O que o histórico sim mostra: a validade mediana de um CBPF é de 730 dias. Ou seja, a cada dois anos a empresa refaz um ciclo que depende de inspeção — e, para classe III e IV, esse ciclo é pré-requisito do registro que também vence. São dois calendários que precisam ser mantidos em fase, e é comum que não estejam.
O que fazer com isso
Como o ProcTracker entra nisso
O ProcTracker acompanha os processos públicos da Anvisa movimentação a movimentação — petição, exigência, publicação —, que é onde a mudança aparece antes de virar prazo perdido. Em paralelo, o BigData Regulatório mantém as bases que geraram esta análise (produtos para saúde, medicamentos, petições, AFE e certificados de boas práticas, entre ~27 fontes públicas), permitindo consultar por detentor, fabricante ou classe de risco — e não apenas por número de processo.
Se a sua pergunta é "quanto tempo leva e o que preciso protocolar", o guia quanto tempo leva o registro de um dispositivo médico na Anvisa responde com o regime da RDC 751/2022, o prazo legal de 90 dias e a fila real. E o guia da tramitação de processos na Anvisa cobre o rito comum a todas as áreas, da fila de análise à publicação no DOU.
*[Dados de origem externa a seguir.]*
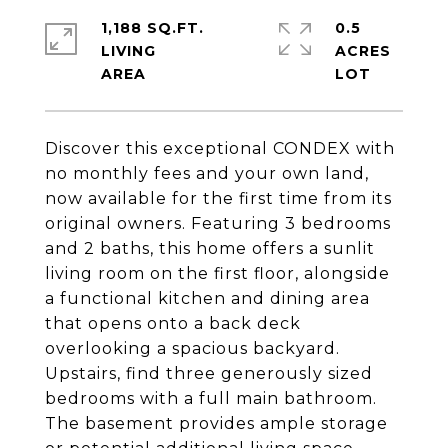
1,188 SQ.FT.
0.5
LIVING
ACRES
Discover this exceptional CONDEX with
no monthly fees and your own land,
now available for the first time from its
original owners. Featuring 3 bedrooms
and 2 baths, this home offers a sunlit
living room on the first floor, alongside
a functional kitchen and dining area
that opens onto a back deck
overlooking a spacious backyard.
Upstairs, find three generously sized
bedrooms with a full main bathroom.
The basement provides ample storage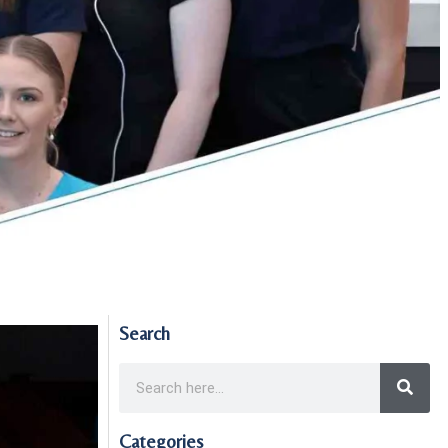
Search
Categories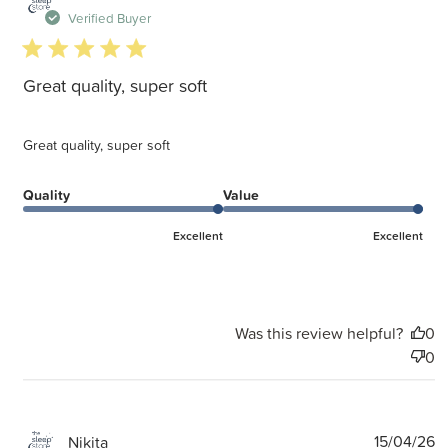
d
Verified Buyer
5 star rating
Great quality, super soft
Great quality, super soft
Quality
Value
Excellent
Excellent
Was this review helpful?
0
0
P
15/04/26
Nikita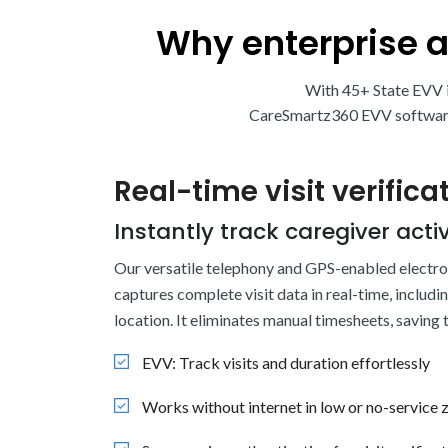
Why enterprise 
With 45+ State EVV i
CareSmartz360 EVV software h
Real-time visit verifica
Instantly track caregiver activ
Our versatile telephony and GPS-enabled electroni
captures complete visit data in real-time, includi
location. It eliminates manual timesheets, saving
EVV: Track visits and duration effortlessly
Works without internet in low or no-service 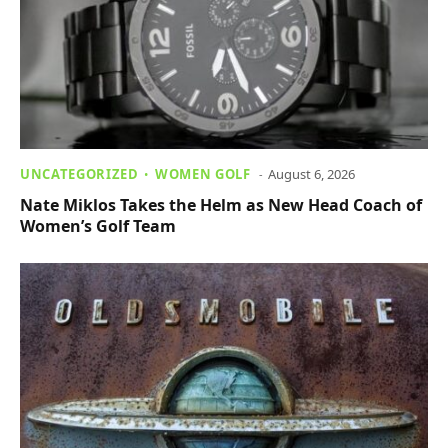
UNCATEGORIZED
WOMEN GOLF
August 6, 2026
Nate Miklos Takes the Helm as New Head Coach of
Women’s Golf Team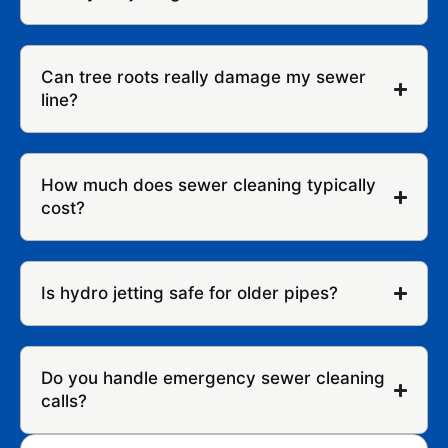
Can tree roots really damage my sewer
line?
How much does sewer cleaning typically
cost?
Is hydro jetting safe for older pipes?
Do you handle emergency sewer cleaning
calls?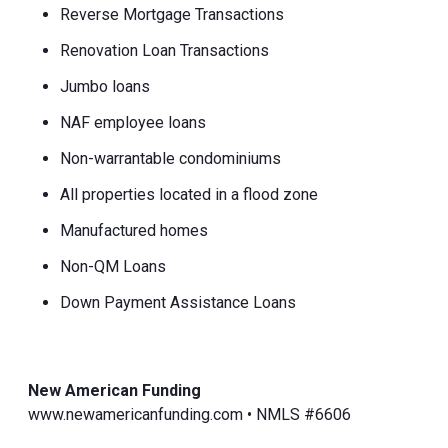
Reverse Mortgage Transactions
Renovation Loan Transactions
Jumbo loans
NAF employee loans
Non-warrantable condominiums
All properties located in a flood zone
Manufactured homes
Non-QM Loans
Down Payment Assistance Loans
New American Funding
www.newamericanfunding.com • NMLS #6606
Metodologia: base de produtos para saúde regularizados (114.471 registros com situação vigente, registros concedidos entre 30/11/1993 e 06/07/2026), certificados de boas práticas de fabricação e distribuição (14.056 registros, CBPF e CBPDA) e base de tramitação de petições (684.895 etapas em 172.820 expedientes). Preenchimento de validade apurado por classe de risco sobre a base completa. Janela de vencimento contada a partir de 24/08/2026. Os tempos por etapa referem-se à área de medicamentos — a Anvisa não publica tramitação equivalente para produtos para saúde — e são apresentados como proxy do comportamento da fila de análise da agência, não como estatística de dispositivos médicos.